I came up with a design concept: a morbid, dirt-like texture melting into a clean-lined page body. The texture would creep in from the top and the bottom, so it sort of looked like the page was showing signs of rotting. (In case you're wondering, the texture at the top and bottom of this page is a close-up of my fence.) I also had a design idea that would absolutely require the use of Cascading Style Sheets: a site menu on the left that receded into the page, and let the main content text wrap under it.

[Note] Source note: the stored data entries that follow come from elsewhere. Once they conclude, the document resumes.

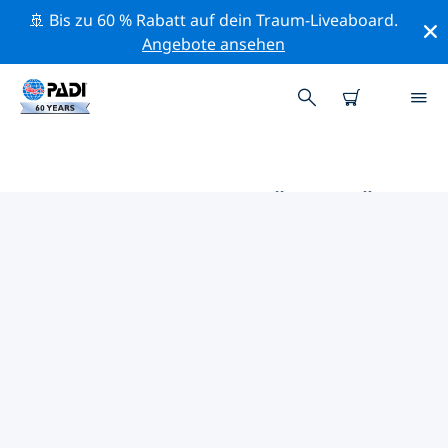
🚢 Bis zu 60 % Rabatt auf dein Traum-Liveaboard.
Angebote ansehen
DIE BESTEN AKTIVITÄTEN FÜR
PROFIS IM UMKREIS VON
MANUEL ANTONIO
NATIONALPARK (QUEPOS) |
PADI
Mithilfe der Filter und der interaktiven Karte kannst du
alle Aktivitäten für professionelle Taucher im Umkreis
von Manuel Antonio Nationalpark (Quepos) erkunden.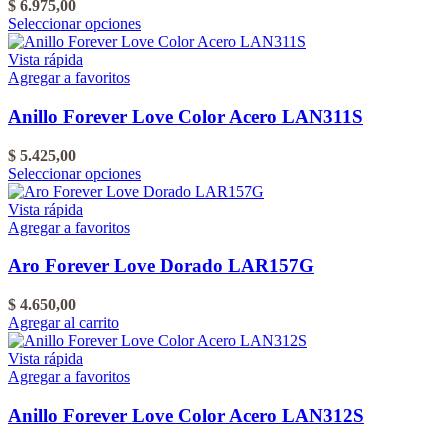
$
6.975,00
Este
Seleccionar opciones
producto
tiene
Vista rápida
varias
Agregar a favoritos
variantes.
Las
Anillo Forever Love Color Acero LAN311S
opciones
se
$
5.425,00
pueden
Este
Seleccionar opciones
elegir
producto
en
tiene
Vista rápida
la
varias
Agregar a favoritos
página
variantes.
del
Las
Aro Forever Love Dorado LAR157G
producto
opciones
se
$
4.650,00
pueden
Agregar al carrito
elegir
en
Vista rápida
la
Agregar a favoritos
página
del
Anillo Forever Love Color Acero LAN312S
producto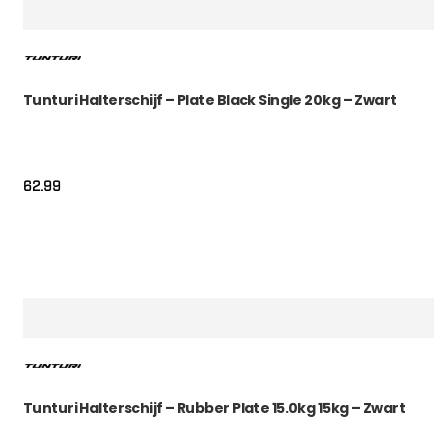
Tunturi Halterschijf – Plate Black Single 20kg – Zwart
62.99
Tunturi Halterschijf – Rubber Plate 15.0kg 15kg – Zwart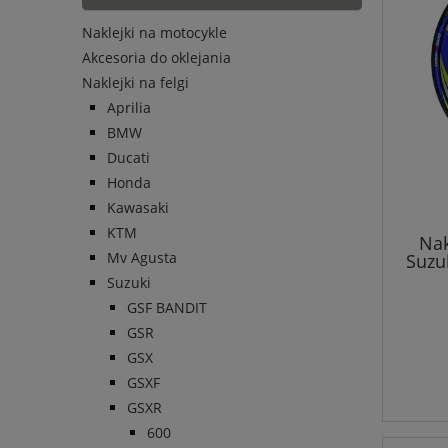
Naklejki na motocykle
Akcesoria do oklejania
Naklejki na felgi
Aprilia
BMW
Ducati
Honda
Kawasaki
KTM
Nak
Mv Agusta
Suzu
Suzuki
GSF BANDIT
GSR
GSX
GSXF
GSXR
600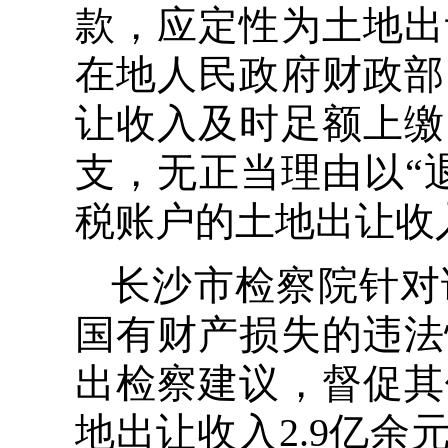
款，应定性为土地出
在地人民政府财政部
让收入及时足额上缴
支，无正当理由以“
税账户的土地出让收入
长沙市检察院针对
国有财产损失的违法情
出检察建议，督促其
地出让收入2.9亿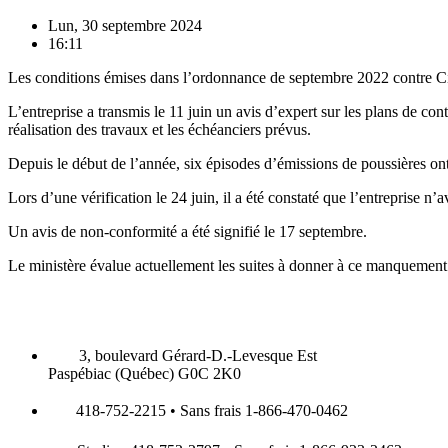
Lun, 30 septembre 2024
16:11
Les conditions émises dans l’ordonnance de septembre 2022 contre C
L’entreprise a transmis le 11 juin un avis d’expert sur les plans de c
réalisation des travaux et les échéanciers prévus.
Depuis le début de l’année, six épisodes d’émissions de poussières ont
Lors d’une vérification le 24 juin, il a été constaté que l’entreprise n
Un avis de non-conformité a été signifié le 17 septembre.
Le ministère évalue actuellement les suites à donner à ce manquement
3, boulevard Gérard-D.-Levesque Est
Paspébiac (Québec) G0C 2K0
418-752-2215 • Sans frais 1-866-470-0462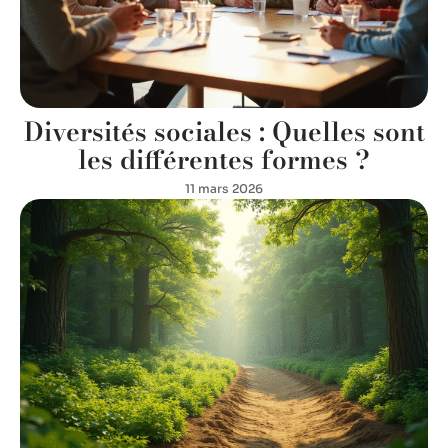
Diversités sociales : Quelles sont
les différentes formes ?
11 mars 2026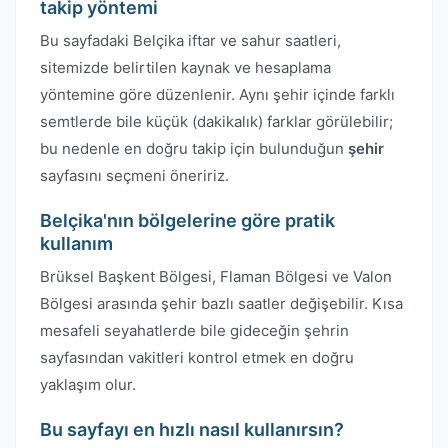
takip yöntemi
Bu sayfadaki Belçika iftar ve sahur saatleri,
sitemizde belirtilen kaynak ve hesaplama
yöntemine göre düzenlenir. Aynı şehir içinde farklı
semtlerde bile küçük (dakikalık) farklar görülebilir;
bu nedenle en doğru takip için bulunduğun
şehir
sayfasını seçmeni öneririz.
Belçika'nın bölgelerine göre pratik
kullanım
Brüksel Başkent Bölgesi, Flaman Bölgesi ve Valon
Bölgesi arasında şehir bazlı saatler değişebilir. Kısa
mesafeli seyahatlerde bile gideceğin şehrin
sayfasından vakitleri kontrol etmek en doğru
yaklaşım olur.
Bu sayfayı en hızlı nasıl kullanırsın?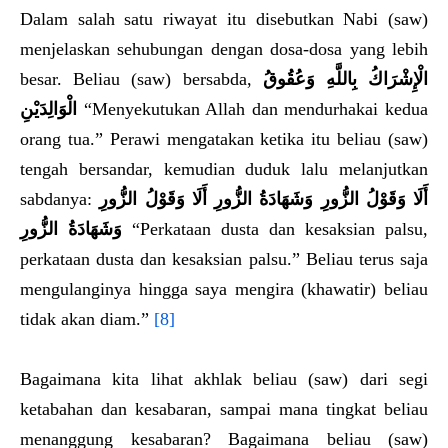
Dalam salah satu riwayat itu disebutkan Nabi (saw)
menjelaskan sehubungan dengan dosa-dosa yang lebih
besar. Beliau (saw) bersabda,
الْإِشْرَاكُ بِاللَّهِ وَعُقُوقُ
الْوَالِدَيْنِ
“Menyekutukan Allah dan mendurhakai kedua
orang tua.” Perawi mengatakan ketika itu beliau (saw)
tengah bersandar, kemudian duduk lalu melanjutkan
sabdanya:
أَلَا وَقَوْلُ الزُّورِ وَشَهَادَةُ الزُّورِ أَلَا وَقَوْلُ الزُّورِ
وَشَهَادَةُ الزُّورِ
“Perkataan dusta dan kesaksian palsu,
perkataan dusta dan kesaksian palsu.” Beliau terus saja
mengulanginya hingga saya mengira (khawatir) beliau
tidak akan diam.”
[8]
Bagaimana kita lihat akhlak beliau (saw) dari segi
ketabahan dan kesabaran, sampai mana tingkat beliau
menanggung kesabaran? Bagaimana beliau (saw)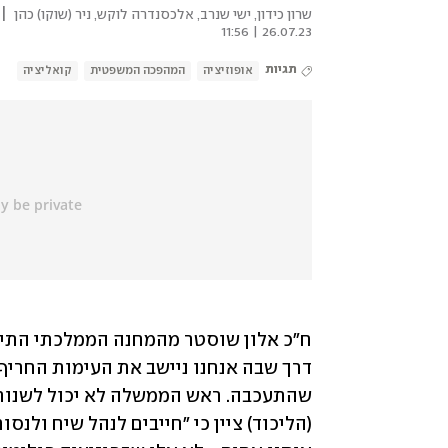
|
שרון כידון
,
ישי שנרב
,
אלכסנדרה לוקש
,
ניר (שוקו) כהן
26.07.23 | 11:56
תגיות
אופוזיציה
המהפכה המשפטית
קואליציה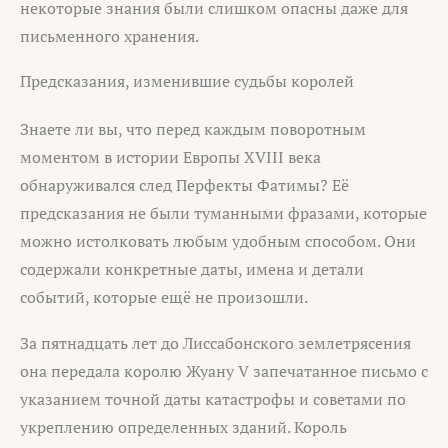
некоторые знания были слишком опасны даже для
письменного хранения.
Предсказания, изменившие судьбы королей
Знаете ли вы, что перед каждым поворотным
моментом в истории Европы XVIII века
обнаруживался след Перфекты Фатимы? Её
предсказания не были туманными фразами, которые
можно истолковать любым удобным способом. Они
содержали конкретные даты, имена и детали
событий, которые ещё не произошли.
За пятнадцать лет до Лиссабонского землетрясения
она передала королю Жуану V запечатанное письмо с
указанием точной даты катастрофы и советами по
укреплению определенных зданий. Король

This site is written with standards-compliant XHTML and CSS. (Well, actually I set it out using tables with old-school non-conformant HTML code first, then rewrote it. If you don't understand this paragraph, don't lose sleep over it.) Unfortunately under current CSS standards there are a number of restrictions with regards to setting out this site with the menu on the left.

All code on this site was written with an ASCII text editor (yes, Notepad). Images are edited in Paintbrush or Photoshop. All images and files (save for the pages and stylesheet) are kept in one folder. I didn't design this site to be compatible with Internet Explorer (ie. I haven't added any extra code to work around its problems.) In choosing between being compatible with Internet Explorer or being compatible with open web standards, the latter is most logical. If you don't agree, you are wrong.

To date I have no formal education in web design.